* **WHAT YOU HAVE TO DO**: The expected result is the full set of records, copied precisely, with images dropped.

Segment Open

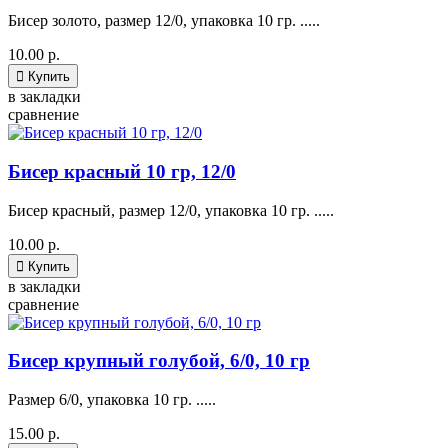
Бисер золото, размер 12/0, упаковка 10 гр. .....
10.00 р.

Купить
в закладки
сравнение
Бисер красный 10 гр, 12/0
Бисер красный, размер 12/0, упаковка 10 гр. .....
10.00 р.

Купить
в закладки
сравнение
Бисер крупный голубой, 6/0, 10 гр
Размер 6/0, упаковка 10 гр. .....
15.00 р.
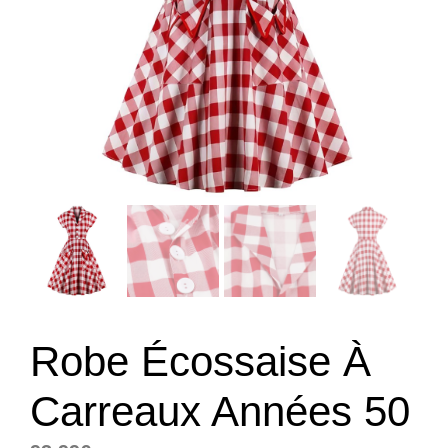
Robe Écossaise À
Carreaux Années 50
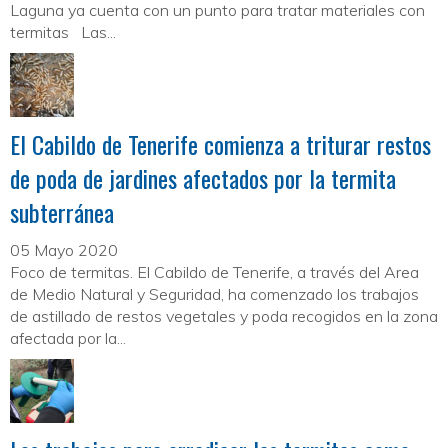
Laguna ya cuenta con un punto para tratar materiales con
termitas Las...
El Cabildo de Tenerife comienza a triturar restos
de poda de jardines afectados por la termita
subterránea
05 Mayo 2020
Foco de termitas. El Cabildo de Tenerife, a través del Area
de Medio Natural y Seguridad, ha comenzado los trabajos
de astillado de restos vegetales y poda recogidos en la zona
afectada por la...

Segment Closed

* **WORKED SOLUTION**:
Бисер золото, размер 12/0, упаковка 10 гр. .....
10.00 р.

Купить
в закладки
сравнение
Бисер красный 10 гр, 12/0
Бисер красный, размер 12/0, упаковка 10 гр. .....
10.00 р.

Купить
в закладки
сравнение
Бисер крупный голубой, 6/0, 10 гр
Размер 6/0, упаковка 10 гр. .....
15.00 р.
Robe Écossaise À
Carreaux Années 50
Laguna ya cuenta con un punto para tratar materiales con
termitas Las...
El Cabildo de Tenerife comienza a triturar restos
de poda de jardines afectados por la termita
subterránea
05 Mayo 2020
Foco de termitas. El Cabildo de Tenerife, a través del Area
de Medio Natural y Seguridad, ha comenzado los trabajos
de astillado de restos vegetales y poda recogidos en la zona
afectada por la...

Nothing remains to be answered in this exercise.